Minimize network presence
Last revision October 17, 2007
One way to prevent your computer from being hacked is by preventing others from accessing it over the network. Many corporations will use a device called a "firewall" that blocks outside users from gaining access to critical systems or services. In particular, many firewalls are designed to block hacker scans. Stanford University provides only a minimal firewall where the campus backbone connects to the Internet. This firewall lets almost all data flow through the network unchecked.
Local network managers are encouraged to implement a "department firewall". The School of Earth Sciences has such a firewall, covering all wired network jacks in its three buildings. The wireless network is separately managed by ITS and not protected by the Earth Sciences firewall. See this page for details about how the Earth Sciences firewall works.
A firewall reduces the likelihood that a hacker can probe our network and take advantage of vulnerabilities in individual computers. But some essential services must be left open through the firewall, and in addition, computers behind the firewall can become infected by hacker programs by other means and then probe all other computers on the Earth Sciences network. So everyone must still maintain security on their own computers.

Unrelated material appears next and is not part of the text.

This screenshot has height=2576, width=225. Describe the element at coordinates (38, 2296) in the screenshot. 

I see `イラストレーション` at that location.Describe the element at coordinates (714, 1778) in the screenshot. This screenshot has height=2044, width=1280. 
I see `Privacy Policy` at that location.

The primary method to secure your computer on the network is to turn off all nonessential network services, such as file sharing, FTP, telnet, and web hosting. If your computer is not listening for network connections, a hacker cannot break into it. Services that you do provide, such as file sharing, must be protected with strong passwords.

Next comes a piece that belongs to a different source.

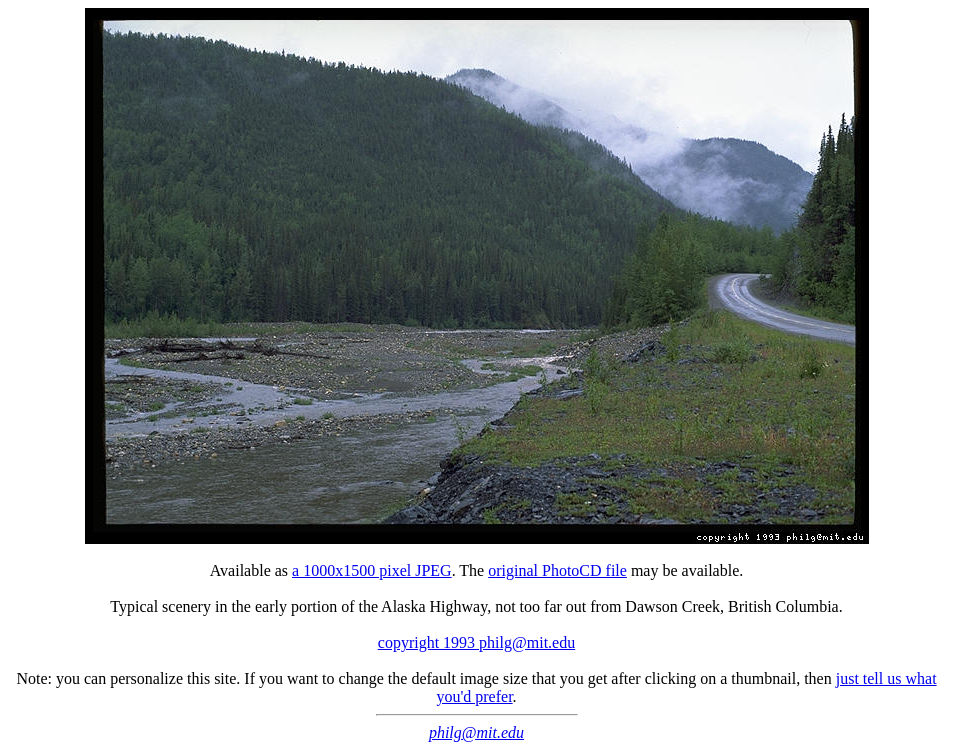  I want to click on original PhotoCD file, so click(557, 570).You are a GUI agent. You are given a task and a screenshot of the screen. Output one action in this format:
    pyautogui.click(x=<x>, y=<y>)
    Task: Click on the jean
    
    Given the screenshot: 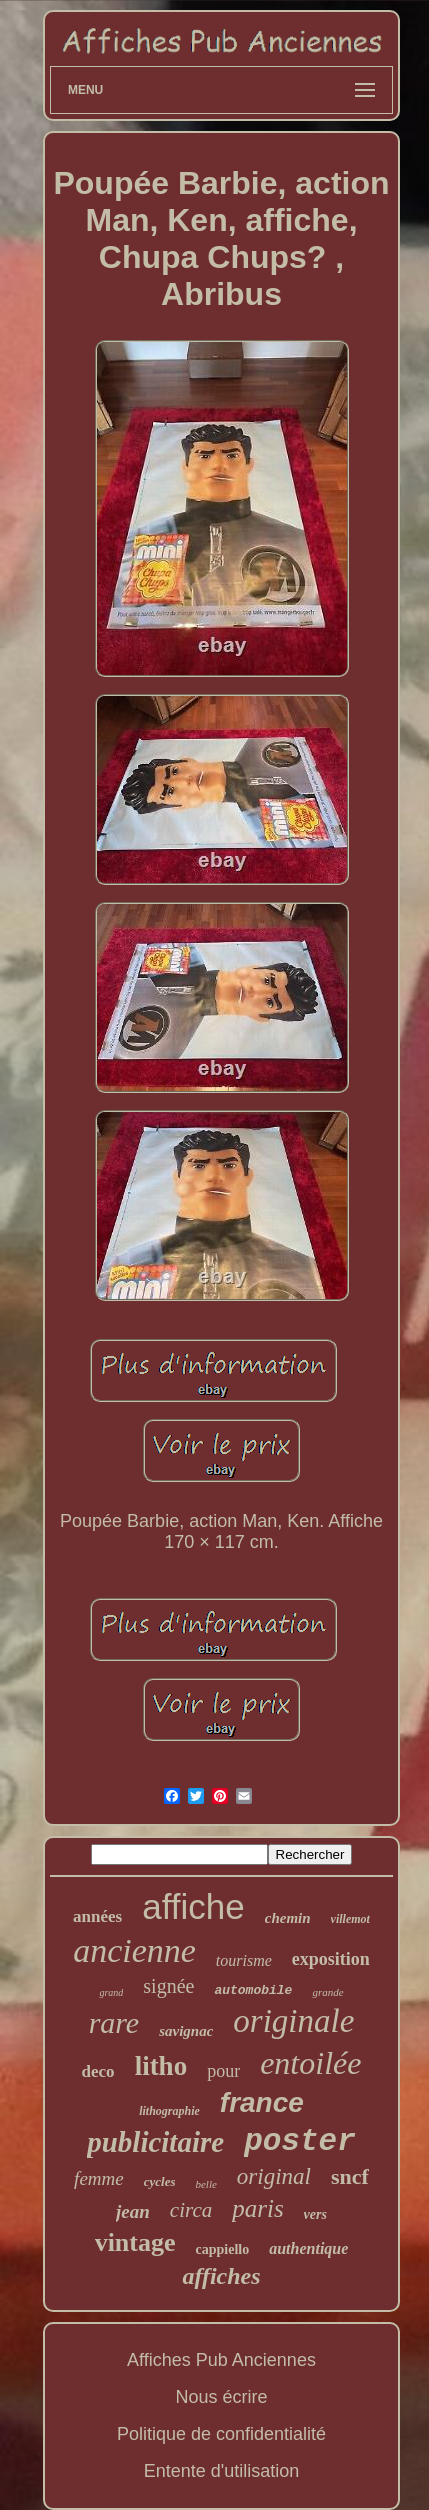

Turning off non-essential services is especially important for Microsoft Windows PCs, which come with full file sharing turned on by default. Unix/Linux systems also usually offer many network services that must be properly configured. Follow the instructions for Unix/Linux security configuration on the ITSS Unix Security web site. Apple Macintosh computers offer no network services "out of the box", and thus are initially safe from network hacking. Be sure to understand the security implications of any service before you turn it on.